* WHAT YOU SHOULD DO:
Print the lines in the listing below that fall between the line with "湿式提纯高效高梯度平板磁选机" and the line with "2026 制药顺流磁选机避坑", those two lines included, exactly as they stand and with nothing else.

* DATASET EXCERPTS:
....
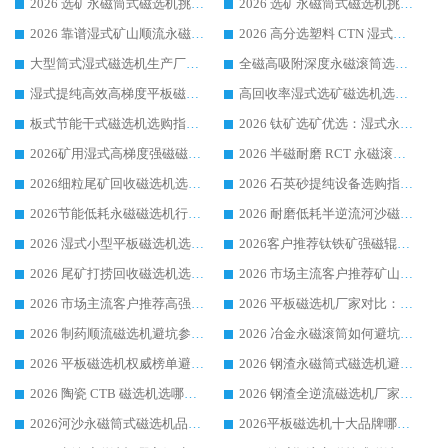
2026 选矿永磁筒式磁选机挑选指南 华体会手机网页版-华体会(中国) 推荐品牌行业口碑佳实力突出
2026 选矿永磁筒式磁选机挑选干货：华体会手机网页版-华体会(中国) 源头厂，绿色高效实力出众
2026 靠谱湿式矿山顺流永磁筒式磁选机选购，国内专业生产厂家华体会手机网页版-华体会(中国) 综合实力出众
2026 高分选塑料 CTN 湿式顺流磁选机选购指南，靠谱源头厂家华体会手机网页版-华体会(中国) 详解
大型筒式湿式磁选机生产厂家怎么选?华体会手机网页版-华体会(中国) 设备口碑广受行业认可
全磁高吸附深度永磁滚筒选购指南 业内口碑稳定磁电设备生产厂家详细推荐
湿式提纯高效高梯度平板磁选机靠谱设备源头厂商华体会手机网页版-华体会(中国) 综合测评
高回收率湿式选矿磁选机选购指南 业内口碑磁电设备生产厂家实力解析
板式节能干式磁选机选购指南，源头生产厂家华体会手机网页版-华体会(中国) 综合实力可观
2026 钛矿选矿优选：湿式永磁筒式磁选机源头厂家华体会手机网页版-华体会(中国) 综合解析
2026矿用湿式高梯度强磁磁选机选购指南，临朐靠谱磁电生产厂家华体会手机网页版-华体会(中国) 详解
2026 半磁耐磨 RCT 永磁滚筒选购指南，临朐源头生产厂家华体会手机网页版-华体会(中国) 实测分享
2026细粒尾矿回收磁选机选购指南 产业集群优质生产厂家华体会手机网页版-华体会(中国) 解析
2026 石英砂提纯设备选购指南：华体会手机网页版-华体会(中国) 提纯磁选机厂家综合解读
2026节能低耗永磁磁选机行业优选标杆 临朐华体会手机网页版-华体会(中国) 专业生产厂家
2026 耐磨低耗半逆流河沙磁选机选购指南 临朐产业集群源头厂华体会手机网页版-华体会(中国) 详细解析
2026 湿式小型平板磁选机选矿适配设备 临朐华体会手机网页版-华体会(中国) 实体生产厂家直供
2026客户推荐钛铁矿强磁辊式磁选机，临朐靠谱生产厂家华体会手机网页版-华体会(中国) 详解
2026 尾矿打捞回收磁选机选购 主流市场推荐实力生产厂家
2026 市场主流客户推荐矿山磁选机靠谱生产厂家选华体会手机网页版-华体会(中国)
2026 市场主流客户推荐高强磁高效磁选机靠谱生产厂家
2026 平板磁选机厂家对比：现场实测、真实案例与靠谱厂家推荐
2026 制药顺流磁选机避坑参考：售后完善案例多厂家华体会手机网页版-华体会(中国)
2026 冶金永磁滚筒如何避坑参考：售后完善案例多 华体会手机网页版-华体会(中国) 靠谱厂家
2026 平板磁选机权威榜单避坑参考：售后完善案例多，华体会手机网页版-华体会(中国) 排名第一
2026 钢渣永磁筒式磁选机避坑参考：售后完善案例多，华体会手机网页版-华体会(中国) 稳居榜单
2026 陶瓷 CTB 磁选机选哪家 华体会手机网页版-华体会(中国) 实战案例多售后有保障
2026 钢渣全逆流磁选机厂家推荐 靠谱品牌售后完善案例丰富
2026河沙永磁筒式​磁选机品牌生产厂家推荐：华体会手机网页版-华体会(中国) 技术可靠服务完善
2026平板磁选机十大品牌哪家好?华体会手机网页版-华体会(中国) 作为靠谱厂家实力出众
....
* SOLVED EXERCISE:
湿式提纯高效高梯度平板磁选机靠谱设备源头厂商华体会手机网页版-华体会(中国) 综合测评
高回收率湿式选矿磁选机选购指南 业内口碑磁电设备生产厂家实力解析
板式节能干式磁选机选购指南，源头生产厂家华体会手机网页版-华体会(中国) 综合实力可观
2026 钛矿选矿优选：湿式永磁筒式磁选机源头厂家华体会手机网页版-华体会(中国) 综合解析
2026矿用湿式高梯度强磁磁选机选购指南，临朐靠谱磁电生产厂家华体会手机网页版-华体会(中国) 详解
2026 半磁耐磨 RCT 永磁滚筒选购指南，临朐源头生产厂家华体会手机网页版-华体会(中国) 实测分享
2026细粒尾矿回收磁选机选购指南 产业集群优质生产厂家华体会手机网页版-华体会(中国) 解析
2026 石英砂提纯设备选购指南：华体会手机网页版-华体会(中国) 提纯磁选机厂家综合解读
2026节能低耗永磁磁选机行业优选标杆 临朐华体会手机网页版-华体会(中国) 专业生产厂家
2026 耐磨低耗半逆流河沙磁选机选购指南 临朐产业集群源头厂华体会手机网页版-华体会(中国) 详细解析
2026 湿式小型平板磁选机选矿适配设备 临朐华体会手机网页版-华体会(中国) 实体生产厂家直供
2026客户推荐钛铁矿强磁辊式磁选机，临朐靠谱生产厂家华体会手机网页版-华体会(中国) 详解
2026 尾矿打捞回收磁选机选购 主流市场推荐实力生产厂家
2026 市场主流客户推荐矿山磁选机靠谱生产厂家选华体会手机网页版-华体会(中国)
2026 市场主流客户推荐高强磁高效磁选机靠谱生产厂家
2026 平板磁选机厂家对比：现场实测、真实案例与靠谱厂家推荐
2026 制药顺流磁选机避坑参考：售后完善案例多厂家华体会手机网页版-华体会(中国)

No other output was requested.